More importantly, across several runs the WSD checkpoint ends up getting significantly lower AlpacaEval scores, suggesting the model is indeed less amenable to SFT.
| Run | WSD | COS-High | COS-Low |
|-----|----|-----------|---------|
| Run 1 | 0.31 | 1.21 | 1.28 |
| Run 2 | 0.8 | 0.73 | 0.83 |
| Run 3 | 0.52 | 0.61 | 1.02 |
| Run 4 | 0.64 | 0.98 | 1.26 |
| **Average** | 0.57 | 0.883 | 1.098 |
| **StdDev** | 0.210 | 0.267 | 0.214 |
Conclusions
Based on Ahmed's empirical findings that increasing the learning rate worked to fix a lot of these discrepancies, it seems likely that the following is true:
- Higher LR for Longer -> Higher Weight Norms
- Higher Weight Norms means you need more/larger updates to actually change model behavior.

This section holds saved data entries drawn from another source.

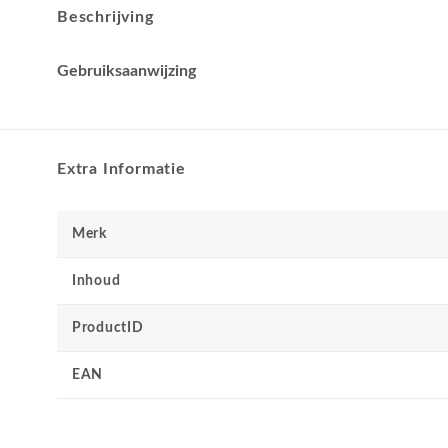
Beschrijving
Gebruiksaanwijzing
Extra Informatie
Merk
Inhoud
ProductID
EAN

- Therefore, a model with higher norms can be hard to SFT with a recipe designed for a model with lower norms.
All of these things get hidden during pretraining since the weight norms don't seem to matter due to all the scale invariance! However, they start to matter a lot during SFT. In future work, we should likely explore whether tricks like this which make the LR adapt to the weight norms are useful and reduce the need for hyperparameter tuning of our models during SFT.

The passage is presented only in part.